L’escroquerie au jugement est une infraction consistant à obtenir une décision judiciaire par des moyens frauduleux. Elle est sanctionnée par l’article 313-1 du Code pénal, qui encadre plus largement l’escroquerie, mais également par la jurisprudence, qui en précise les contours dans un cadre judiciaire.
L’objectif de cette infraction est clair : protéger l’intégrité de la justice contre ceux qui cherchent à détourner la vérité procédurale pour obtenir un jugement biaisé.
Il ne s’agit pas d’un simple mensonge : l’escroquerie au jugement implique une volonté délibérée de tromper un magistrat à travers des actes matériels (documents, témoignages, faux faits).
Distinction avec fraude procédurale ou fausse déclaration
Il faut distinguer l’escroquerie au jugement :
- De la fraude procédurale, qui peut être une faute civile sans intention pénale (ex : vice dans la procédure)
- De la fausse déclaration, qui peut être mensongère mais sans conséquence directe sur le jugement
- De la dissimulation légitime (ex : défense stratégique), qui reste dans le cadre du contradictoire
L’escroquerie au jugement suppose une manœuvre suffisamment grave pour altérer la décision du juge.
Les éléments constitutifs de l’escroquerie au jugement
Actes frauduleux visant à tromper un juge
Pour que l’on puisse parler d’escroquerie au jugement, la justice doit démontrer l’existence de manœuvres frauduleuses ayant pour but de tromper l’autorité judiciaire.

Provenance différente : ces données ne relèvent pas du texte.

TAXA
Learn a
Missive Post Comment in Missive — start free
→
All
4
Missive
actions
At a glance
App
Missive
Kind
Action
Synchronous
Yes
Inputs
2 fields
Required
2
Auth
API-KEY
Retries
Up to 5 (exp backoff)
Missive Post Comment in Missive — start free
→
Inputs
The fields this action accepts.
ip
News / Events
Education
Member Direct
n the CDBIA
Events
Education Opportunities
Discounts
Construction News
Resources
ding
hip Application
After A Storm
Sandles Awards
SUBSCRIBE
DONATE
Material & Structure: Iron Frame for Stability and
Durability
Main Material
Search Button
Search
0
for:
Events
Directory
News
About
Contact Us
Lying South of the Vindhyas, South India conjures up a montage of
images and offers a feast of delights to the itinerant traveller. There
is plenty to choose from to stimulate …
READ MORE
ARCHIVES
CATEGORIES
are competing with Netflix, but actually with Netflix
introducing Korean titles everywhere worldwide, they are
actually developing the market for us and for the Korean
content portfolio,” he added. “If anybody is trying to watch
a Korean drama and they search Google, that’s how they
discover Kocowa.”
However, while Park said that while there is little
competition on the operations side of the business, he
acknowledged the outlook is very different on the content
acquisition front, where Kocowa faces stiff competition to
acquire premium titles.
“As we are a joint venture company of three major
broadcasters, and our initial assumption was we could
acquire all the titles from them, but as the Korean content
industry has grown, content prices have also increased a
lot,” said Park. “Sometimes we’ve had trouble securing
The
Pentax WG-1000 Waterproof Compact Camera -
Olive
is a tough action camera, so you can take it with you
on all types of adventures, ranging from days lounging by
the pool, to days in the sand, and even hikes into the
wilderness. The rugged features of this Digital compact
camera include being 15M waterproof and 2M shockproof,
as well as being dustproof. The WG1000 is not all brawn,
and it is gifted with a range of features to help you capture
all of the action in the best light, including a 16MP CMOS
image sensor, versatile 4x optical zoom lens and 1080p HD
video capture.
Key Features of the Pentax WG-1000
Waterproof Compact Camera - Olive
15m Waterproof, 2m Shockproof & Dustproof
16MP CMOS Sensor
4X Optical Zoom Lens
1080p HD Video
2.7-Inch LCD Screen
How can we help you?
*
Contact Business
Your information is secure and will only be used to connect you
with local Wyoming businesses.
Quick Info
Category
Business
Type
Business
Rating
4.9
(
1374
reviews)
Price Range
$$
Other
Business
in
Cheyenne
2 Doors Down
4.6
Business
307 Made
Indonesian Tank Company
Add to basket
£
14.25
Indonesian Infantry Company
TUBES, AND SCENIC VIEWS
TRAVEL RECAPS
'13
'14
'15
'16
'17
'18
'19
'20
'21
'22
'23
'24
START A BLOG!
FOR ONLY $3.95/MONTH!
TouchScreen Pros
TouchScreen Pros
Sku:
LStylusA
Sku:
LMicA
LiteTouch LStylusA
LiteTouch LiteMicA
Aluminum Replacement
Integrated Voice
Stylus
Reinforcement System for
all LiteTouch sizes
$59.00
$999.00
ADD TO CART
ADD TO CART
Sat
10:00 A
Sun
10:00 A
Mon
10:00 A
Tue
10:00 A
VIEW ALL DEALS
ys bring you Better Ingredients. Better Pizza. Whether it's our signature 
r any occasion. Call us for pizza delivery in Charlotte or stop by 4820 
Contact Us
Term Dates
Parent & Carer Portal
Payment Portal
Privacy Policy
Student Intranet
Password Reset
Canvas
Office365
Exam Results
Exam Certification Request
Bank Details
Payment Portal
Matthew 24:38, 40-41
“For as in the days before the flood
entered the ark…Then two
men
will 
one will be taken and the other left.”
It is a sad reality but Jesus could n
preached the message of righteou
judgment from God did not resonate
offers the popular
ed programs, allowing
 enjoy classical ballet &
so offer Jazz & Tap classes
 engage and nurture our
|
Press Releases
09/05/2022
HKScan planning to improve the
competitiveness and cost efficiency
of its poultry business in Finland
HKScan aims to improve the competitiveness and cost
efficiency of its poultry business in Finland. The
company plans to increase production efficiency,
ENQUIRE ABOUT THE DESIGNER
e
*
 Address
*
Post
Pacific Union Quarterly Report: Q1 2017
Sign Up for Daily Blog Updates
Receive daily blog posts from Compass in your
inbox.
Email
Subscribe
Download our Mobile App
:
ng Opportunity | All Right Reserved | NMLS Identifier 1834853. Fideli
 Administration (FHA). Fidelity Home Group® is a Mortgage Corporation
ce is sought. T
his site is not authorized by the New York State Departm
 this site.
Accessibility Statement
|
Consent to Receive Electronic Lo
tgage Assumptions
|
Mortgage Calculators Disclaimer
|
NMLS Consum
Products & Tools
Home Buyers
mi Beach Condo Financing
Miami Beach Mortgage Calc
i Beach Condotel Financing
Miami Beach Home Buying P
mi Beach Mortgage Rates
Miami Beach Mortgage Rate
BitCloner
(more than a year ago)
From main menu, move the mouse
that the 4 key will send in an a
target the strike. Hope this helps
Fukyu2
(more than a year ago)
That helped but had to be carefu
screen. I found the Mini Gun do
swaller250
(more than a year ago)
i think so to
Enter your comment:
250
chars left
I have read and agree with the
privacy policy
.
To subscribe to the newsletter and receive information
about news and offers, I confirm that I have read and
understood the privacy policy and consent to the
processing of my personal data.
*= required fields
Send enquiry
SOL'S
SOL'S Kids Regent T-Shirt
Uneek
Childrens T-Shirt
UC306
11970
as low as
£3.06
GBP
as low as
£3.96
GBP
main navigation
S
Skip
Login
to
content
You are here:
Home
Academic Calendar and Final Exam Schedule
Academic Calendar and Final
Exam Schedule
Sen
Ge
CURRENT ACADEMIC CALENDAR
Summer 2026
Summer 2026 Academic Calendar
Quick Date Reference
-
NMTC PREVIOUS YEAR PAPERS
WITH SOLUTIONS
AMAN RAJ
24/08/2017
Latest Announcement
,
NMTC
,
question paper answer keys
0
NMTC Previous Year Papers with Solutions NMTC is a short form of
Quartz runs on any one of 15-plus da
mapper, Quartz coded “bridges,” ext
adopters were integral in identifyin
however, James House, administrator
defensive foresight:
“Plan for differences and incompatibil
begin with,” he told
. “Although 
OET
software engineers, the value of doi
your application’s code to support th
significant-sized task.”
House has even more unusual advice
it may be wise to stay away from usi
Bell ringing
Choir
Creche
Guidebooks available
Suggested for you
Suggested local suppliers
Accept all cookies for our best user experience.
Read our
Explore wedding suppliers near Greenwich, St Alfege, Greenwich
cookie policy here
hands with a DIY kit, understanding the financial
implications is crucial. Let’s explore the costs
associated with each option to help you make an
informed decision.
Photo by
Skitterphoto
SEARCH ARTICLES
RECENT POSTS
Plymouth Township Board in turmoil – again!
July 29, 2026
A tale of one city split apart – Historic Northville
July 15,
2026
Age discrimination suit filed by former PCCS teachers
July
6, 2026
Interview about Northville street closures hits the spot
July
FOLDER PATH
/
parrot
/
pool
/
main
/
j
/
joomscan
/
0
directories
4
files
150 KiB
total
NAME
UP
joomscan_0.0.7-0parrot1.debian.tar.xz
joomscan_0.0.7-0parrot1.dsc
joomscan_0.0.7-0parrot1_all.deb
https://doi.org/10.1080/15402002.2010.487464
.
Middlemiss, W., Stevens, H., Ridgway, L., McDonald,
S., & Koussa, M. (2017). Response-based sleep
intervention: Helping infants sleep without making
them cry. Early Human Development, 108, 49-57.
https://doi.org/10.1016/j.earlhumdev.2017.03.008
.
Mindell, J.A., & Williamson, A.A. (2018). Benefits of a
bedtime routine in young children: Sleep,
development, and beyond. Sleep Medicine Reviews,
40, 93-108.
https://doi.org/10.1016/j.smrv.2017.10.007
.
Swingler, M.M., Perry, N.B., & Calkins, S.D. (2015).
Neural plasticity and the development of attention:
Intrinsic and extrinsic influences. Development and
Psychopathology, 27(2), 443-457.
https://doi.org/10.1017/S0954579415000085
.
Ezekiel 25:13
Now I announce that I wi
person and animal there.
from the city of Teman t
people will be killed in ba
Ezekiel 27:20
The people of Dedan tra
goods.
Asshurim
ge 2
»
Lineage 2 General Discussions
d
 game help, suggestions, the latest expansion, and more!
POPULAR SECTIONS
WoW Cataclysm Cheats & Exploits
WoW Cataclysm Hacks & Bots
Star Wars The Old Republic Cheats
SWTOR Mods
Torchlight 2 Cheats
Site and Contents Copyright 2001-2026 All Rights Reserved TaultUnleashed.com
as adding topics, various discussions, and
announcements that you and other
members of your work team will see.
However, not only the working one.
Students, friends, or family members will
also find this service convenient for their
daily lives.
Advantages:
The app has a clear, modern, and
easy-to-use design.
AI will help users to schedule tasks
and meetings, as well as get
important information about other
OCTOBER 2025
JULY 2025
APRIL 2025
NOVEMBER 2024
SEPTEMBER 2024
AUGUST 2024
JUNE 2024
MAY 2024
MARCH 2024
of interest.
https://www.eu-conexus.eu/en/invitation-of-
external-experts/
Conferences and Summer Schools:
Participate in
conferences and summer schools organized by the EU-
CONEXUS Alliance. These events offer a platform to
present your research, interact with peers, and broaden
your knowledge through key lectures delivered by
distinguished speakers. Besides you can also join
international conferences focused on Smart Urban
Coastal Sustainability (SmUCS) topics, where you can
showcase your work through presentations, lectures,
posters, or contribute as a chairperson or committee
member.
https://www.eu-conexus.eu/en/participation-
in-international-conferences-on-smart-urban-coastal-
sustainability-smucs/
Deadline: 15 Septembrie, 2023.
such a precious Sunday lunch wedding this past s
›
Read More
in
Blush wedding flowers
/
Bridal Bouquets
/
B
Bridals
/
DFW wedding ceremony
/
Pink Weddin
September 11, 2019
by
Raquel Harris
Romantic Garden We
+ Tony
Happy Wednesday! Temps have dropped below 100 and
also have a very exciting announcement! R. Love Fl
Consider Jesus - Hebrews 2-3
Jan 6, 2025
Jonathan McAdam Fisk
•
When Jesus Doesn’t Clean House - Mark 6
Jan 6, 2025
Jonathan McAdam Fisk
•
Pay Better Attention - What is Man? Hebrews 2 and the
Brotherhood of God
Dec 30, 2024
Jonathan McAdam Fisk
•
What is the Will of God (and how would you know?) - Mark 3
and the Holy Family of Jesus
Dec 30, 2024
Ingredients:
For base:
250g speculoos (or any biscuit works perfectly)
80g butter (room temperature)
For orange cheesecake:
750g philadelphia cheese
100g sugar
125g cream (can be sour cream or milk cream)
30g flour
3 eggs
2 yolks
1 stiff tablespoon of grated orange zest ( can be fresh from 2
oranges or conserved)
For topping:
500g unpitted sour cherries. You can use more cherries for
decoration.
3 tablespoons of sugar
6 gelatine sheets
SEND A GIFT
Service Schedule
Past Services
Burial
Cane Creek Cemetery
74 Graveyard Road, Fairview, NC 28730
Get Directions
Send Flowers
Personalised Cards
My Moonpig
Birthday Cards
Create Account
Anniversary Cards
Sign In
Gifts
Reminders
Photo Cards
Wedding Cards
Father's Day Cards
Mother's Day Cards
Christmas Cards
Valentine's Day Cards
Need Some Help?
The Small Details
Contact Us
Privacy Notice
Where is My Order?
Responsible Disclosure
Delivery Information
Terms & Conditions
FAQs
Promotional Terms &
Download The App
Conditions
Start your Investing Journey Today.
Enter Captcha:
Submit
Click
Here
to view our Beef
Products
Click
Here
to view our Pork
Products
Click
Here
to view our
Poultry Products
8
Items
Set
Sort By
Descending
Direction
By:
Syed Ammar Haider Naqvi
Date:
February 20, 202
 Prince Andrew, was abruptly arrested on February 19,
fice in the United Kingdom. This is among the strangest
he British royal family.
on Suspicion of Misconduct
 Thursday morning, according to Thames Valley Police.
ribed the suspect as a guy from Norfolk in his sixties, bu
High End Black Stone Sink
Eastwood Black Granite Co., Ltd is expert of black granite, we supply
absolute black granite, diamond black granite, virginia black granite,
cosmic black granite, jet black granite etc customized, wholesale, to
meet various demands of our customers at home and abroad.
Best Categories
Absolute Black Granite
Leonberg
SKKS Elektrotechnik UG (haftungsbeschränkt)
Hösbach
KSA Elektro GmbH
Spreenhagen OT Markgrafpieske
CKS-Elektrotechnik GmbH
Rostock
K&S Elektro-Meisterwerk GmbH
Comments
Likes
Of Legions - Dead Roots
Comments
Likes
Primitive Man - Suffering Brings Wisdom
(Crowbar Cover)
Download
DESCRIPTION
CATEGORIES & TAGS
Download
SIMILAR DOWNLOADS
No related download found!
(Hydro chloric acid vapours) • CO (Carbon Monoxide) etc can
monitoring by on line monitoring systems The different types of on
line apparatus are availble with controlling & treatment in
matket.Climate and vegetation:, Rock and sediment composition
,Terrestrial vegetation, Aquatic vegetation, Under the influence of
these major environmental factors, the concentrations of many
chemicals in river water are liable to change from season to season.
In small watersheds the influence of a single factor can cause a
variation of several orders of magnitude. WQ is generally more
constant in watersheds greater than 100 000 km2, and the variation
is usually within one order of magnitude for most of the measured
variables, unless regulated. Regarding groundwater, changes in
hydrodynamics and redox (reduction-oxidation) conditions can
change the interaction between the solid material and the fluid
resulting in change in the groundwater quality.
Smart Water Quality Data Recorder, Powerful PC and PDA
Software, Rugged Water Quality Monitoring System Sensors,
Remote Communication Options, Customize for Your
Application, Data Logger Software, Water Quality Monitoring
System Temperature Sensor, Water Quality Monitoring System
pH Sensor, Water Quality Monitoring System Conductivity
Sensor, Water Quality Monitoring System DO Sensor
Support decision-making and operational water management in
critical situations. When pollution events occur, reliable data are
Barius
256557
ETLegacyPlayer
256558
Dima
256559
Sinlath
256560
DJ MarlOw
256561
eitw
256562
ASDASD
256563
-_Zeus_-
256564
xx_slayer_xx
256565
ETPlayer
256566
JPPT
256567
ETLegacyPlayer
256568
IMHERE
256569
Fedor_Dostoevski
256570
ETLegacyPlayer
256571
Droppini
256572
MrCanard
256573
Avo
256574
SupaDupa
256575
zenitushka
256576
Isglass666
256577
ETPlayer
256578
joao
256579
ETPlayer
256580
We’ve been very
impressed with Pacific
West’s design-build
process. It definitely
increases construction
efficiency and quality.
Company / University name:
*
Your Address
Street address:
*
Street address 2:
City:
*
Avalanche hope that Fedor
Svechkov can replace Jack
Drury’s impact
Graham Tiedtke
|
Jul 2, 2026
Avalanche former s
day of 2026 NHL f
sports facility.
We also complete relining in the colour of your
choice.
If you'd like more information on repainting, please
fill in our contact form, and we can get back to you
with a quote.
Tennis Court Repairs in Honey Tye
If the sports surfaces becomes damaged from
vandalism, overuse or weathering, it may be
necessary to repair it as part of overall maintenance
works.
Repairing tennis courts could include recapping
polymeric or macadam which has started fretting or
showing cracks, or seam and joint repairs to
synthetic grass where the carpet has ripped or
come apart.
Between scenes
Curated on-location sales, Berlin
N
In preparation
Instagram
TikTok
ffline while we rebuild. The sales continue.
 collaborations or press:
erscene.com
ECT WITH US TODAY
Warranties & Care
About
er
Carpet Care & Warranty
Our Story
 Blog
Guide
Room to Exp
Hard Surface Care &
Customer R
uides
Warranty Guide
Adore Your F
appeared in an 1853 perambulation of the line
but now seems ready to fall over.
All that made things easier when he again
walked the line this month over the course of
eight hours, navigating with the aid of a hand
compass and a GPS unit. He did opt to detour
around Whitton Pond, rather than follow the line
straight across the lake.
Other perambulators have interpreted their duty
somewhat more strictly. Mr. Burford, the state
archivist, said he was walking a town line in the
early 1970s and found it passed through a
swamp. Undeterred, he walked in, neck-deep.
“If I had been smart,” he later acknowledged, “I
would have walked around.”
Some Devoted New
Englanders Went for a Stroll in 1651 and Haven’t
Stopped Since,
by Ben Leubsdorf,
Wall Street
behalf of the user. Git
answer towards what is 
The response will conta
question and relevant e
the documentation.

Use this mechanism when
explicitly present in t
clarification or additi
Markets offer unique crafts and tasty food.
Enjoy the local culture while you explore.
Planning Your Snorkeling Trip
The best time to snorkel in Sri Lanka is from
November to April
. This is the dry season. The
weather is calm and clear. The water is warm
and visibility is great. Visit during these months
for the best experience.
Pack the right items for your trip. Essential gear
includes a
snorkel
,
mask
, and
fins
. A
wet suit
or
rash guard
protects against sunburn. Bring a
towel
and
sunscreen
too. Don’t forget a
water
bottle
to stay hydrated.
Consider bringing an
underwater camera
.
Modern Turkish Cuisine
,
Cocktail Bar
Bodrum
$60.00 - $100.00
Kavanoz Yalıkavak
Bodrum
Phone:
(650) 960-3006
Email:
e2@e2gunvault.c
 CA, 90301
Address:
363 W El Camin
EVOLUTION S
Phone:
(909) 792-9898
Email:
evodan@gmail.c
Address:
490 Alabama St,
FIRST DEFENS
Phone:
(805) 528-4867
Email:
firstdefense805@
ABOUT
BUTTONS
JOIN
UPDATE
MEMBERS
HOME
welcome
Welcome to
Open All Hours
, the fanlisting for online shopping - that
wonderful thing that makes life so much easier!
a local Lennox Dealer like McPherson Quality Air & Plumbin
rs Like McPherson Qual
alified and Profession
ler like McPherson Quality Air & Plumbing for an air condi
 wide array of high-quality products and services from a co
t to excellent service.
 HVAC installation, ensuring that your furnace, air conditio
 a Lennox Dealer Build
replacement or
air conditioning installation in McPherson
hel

Ces manœuvres peuvent prendre diverses formes :
- Présentation de faux documents (fausse facture, attestation falsifiée)
- Usage de faux témoignages, obtenus sous influence ou mensonge
- Dissimulation volontaire d’une information essentielle dans un dossier civil, fiscal ou pénal
- Fausse qualité ou fausse identité dans une procédure
Ce n’est pas l’erreur qui est punie, mais la manipulation volontaire du système judiciaire à des fins personnelles.
Intentionnalité et obtention d’une décision judiciaire injuste
L’élément clé repose sur l’intention frauduleuse :
- Il faut prouver que l’auteur avait conscience de tromper le juge
- Et qu’il a obtenu une décision (ou tenté de l’obtenir) sur la base de ces manœuvres
La Cour de cassation précise que l’escroquerie au jugement est constituée même si :
- La décision obtenue est partiellement fondée sur d’autres éléments
- La victime est un adversaire procédural, non le juge directement
L’objectif n’est pas seulement de protéger la victime, mais aussi l’autorité de la justice elle-même.
Sanctions prévues par la loi
Peines d’emprisonnement, amende, interdictions professionnelles
L’escroquerie au jugement, comme toute escroquerie, est punie selon l’article 313-1 du Code pénal de :
- 5 ans d’emprisonnement
- et 375 000 € d’amende
Mais la jurisprudence considère souvent l’escroquerie au jugement comme particulièrement grave, en raison de l’atteinte portée à la justice. Cela peut entraîner :
- Une inscription au casier judiciaire, même pour des faits anciens
- Des interdictions d’exercer des fonctions juridiques, administratives ou commerciales
- Des dommages-intérêts à verser à la partie lésée ou à l’État
Ces peines peuvent être alourdies si l’auteur est un professionnel du droit, un officier public, ou si la manœuvre a eu un impact majeur sur la décision rendue.
Jurisprudence et cas récents
Des décisions de justice marquantes illustrent cette sévérité :
- Cour d’appel de Paris, 2020 : condamnation à 18 mois ferme pour un prévenu ayant produit de fausses attestations dans une affaire de garde d’enfant.
- Tribunal correctionnel de Lyon, 2022 : 2 ans de prison dont 1 an avec sursis pour un justiciable ayant présenté une fausse décision étrangère dans une affaire de succession.
- Affaires fiscales : présentation de fausses pièces comptables pour obtenir des annulations de redressement – peines mixtes (emprisonnement + interdiction de gérer)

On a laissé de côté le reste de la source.